Out of the data below, copy every line with the string "Wirecard".

─── Data to process

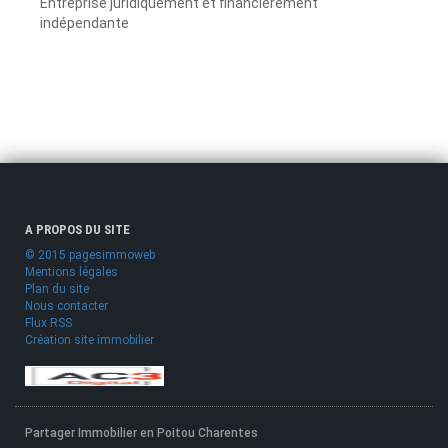
Entreprise juridiquement et financièrement
indépendante
A PROPOS DU SITE
© 2015 pagesimmoweb
Mentions légales
Plan du site
Nous contacter
Flux RSS
Création site immobilier
Partager Immobilier en Poitou Charentes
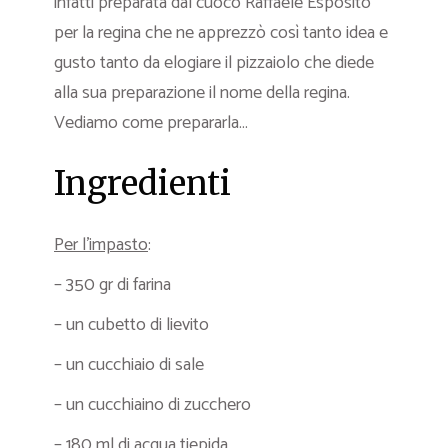
infatti preparata dal cuoco Raffaele Esposito
per la regina che ne apprezzò così tanto idea e
gusto tanto da elogiare il pizzaiolo che diede
alla sua preparazione il nome della regina.
Vediamo come prepararla…
Ingredienti
Per l’impasto
:
– 350 gr di farina
– un cubetto di lievito
– un cucchiaio di sale
– un cucchiaino di zucchero
– 180 ml di acqua tiepida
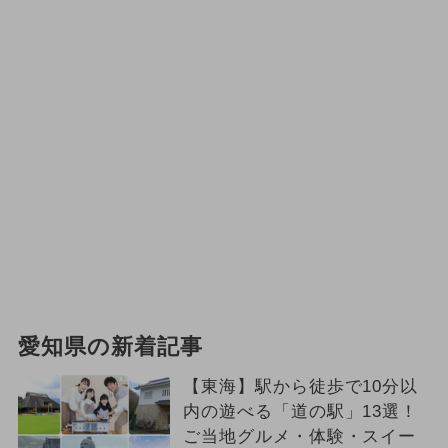
愛知県の新着記事
【東海】駅から徒歩で10分以
内の遊べる「道の駅」13選！
ご当地グルメ・体験・スイー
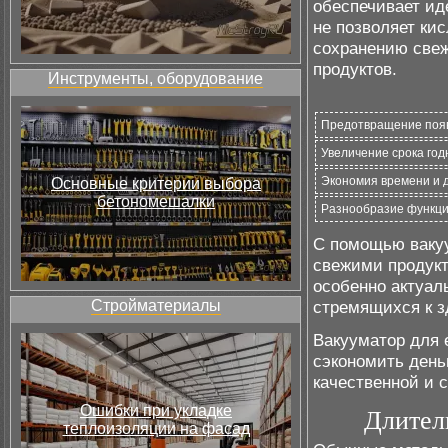
обеспечивает ид
не позволяет кис
сохранению свеж
продуктов.
Инструменты, оборудование
Предотвращение появ
Увеличение срока год
Экономия времени и 
Основные критерии выбора
бетономешалки
Разнообразие функци
С помощью ваку
свежими продукт
особенно актуал
Стройматериалы
стремящихся к з
Вакууматор для 
сэкономить день
качественной и 
Ошибки при укладке
Длител
теплоизоляции на фасад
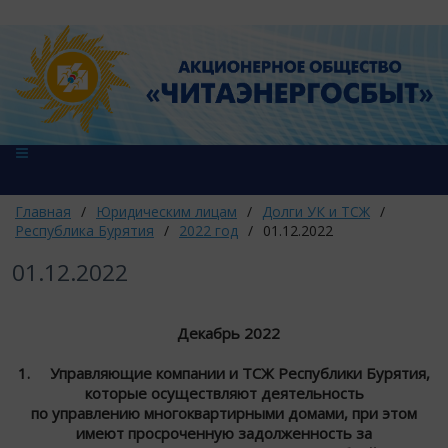
Главная
/
Юридическим лицам
/
Долги УК и ТСЖ
/
Республика Бурятия
/
2022 год
/
01.12.2022
01.12.2022
Декабрь 2022
1. Управляющие компании и ТСЖ Республики Бурятия,
которые осуществляют деятельность
по управлению многоквартирными домами, при этом
имеют просроченную задолженность за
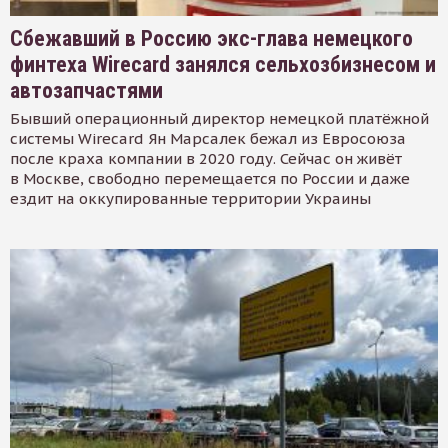
Сбежавший в Россию экс-глава немецкого
финтеха Wirecard занялся сельхозбизнесом и
автозапчастями
Бывший операционный директор немецкой платёжной
системы Wirecard Ян Марсалек бежал из Евросоюза
после краха компании в 2020 году. Сейчас он живёт
в Москве, свободно перемещается по России и даже
ездит на оккупированные территории Украины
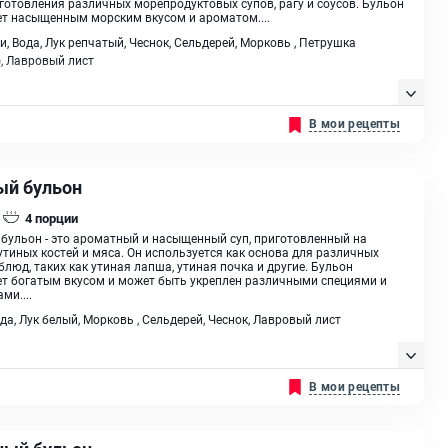
готовления различных морепродуктовых супов, рагу и соусов. Бульон
т насыщенным морским вкусом и ароматом....
и, Вода, Лук репчатый, Чеснок, Сельдерей, Морковь , Петрушка
), Лавровый лист
В мои рецепты
ый бульон
4
порции
бульон - это ароматный и насыщенный суп, приготовленный на
утиных костей и мяса. Он используется как основа для различных
блюд, таких как утиная лапша, утиная почка и другие. Бульон
т богатым вкусом и может быть укреплен различными специями и
ми....
ода, Лук белый, Морковь , Сельдерей, Чеснок, Лавровый лист
В мои рецепты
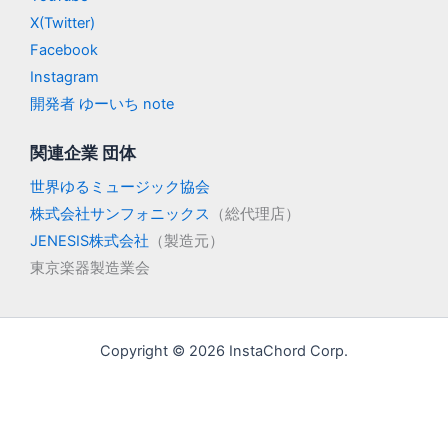
X(Twitter)
Facebook
Instagram
開発者 ゆーいち note
関連企業 団体
世界ゆるミュージック協会
株式会社サンフォニックス
（総代理店）
JENESIS株式会社
（製造元）
東京楽器製造業会
Copyright © 2026 InstaChord Corp.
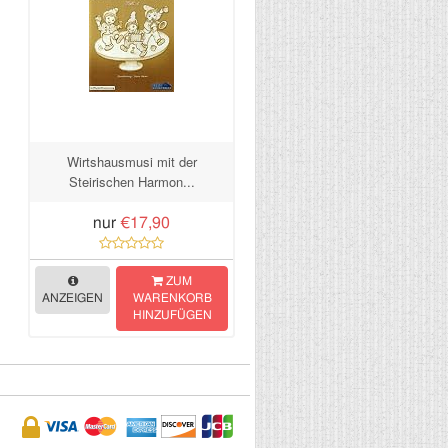
Wirtshausmusi mit der
Steirischen Harmon...
nur
€17,90
ZUM
ANZEIGEN
WARENKORB
HINZUFÜGEN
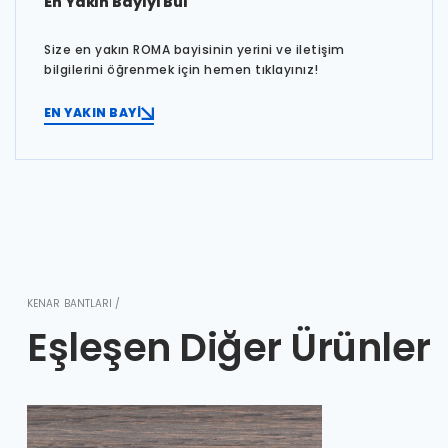
En Yakın Bayiyi Bul
Size en yakın ROMA bayisinin yerini ve iletişim
bilgilerini öğrenmek için hemen tıklayınız!
EN YAKIN BAYİ
KENAR BANTLARI /
Eşleşen Diğer Ürünler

──────

Expected answer:
финтеха Wirecard занялся сельхозбизнесом и
системы Wirecard Ян Марсалек бежал из Евросоюза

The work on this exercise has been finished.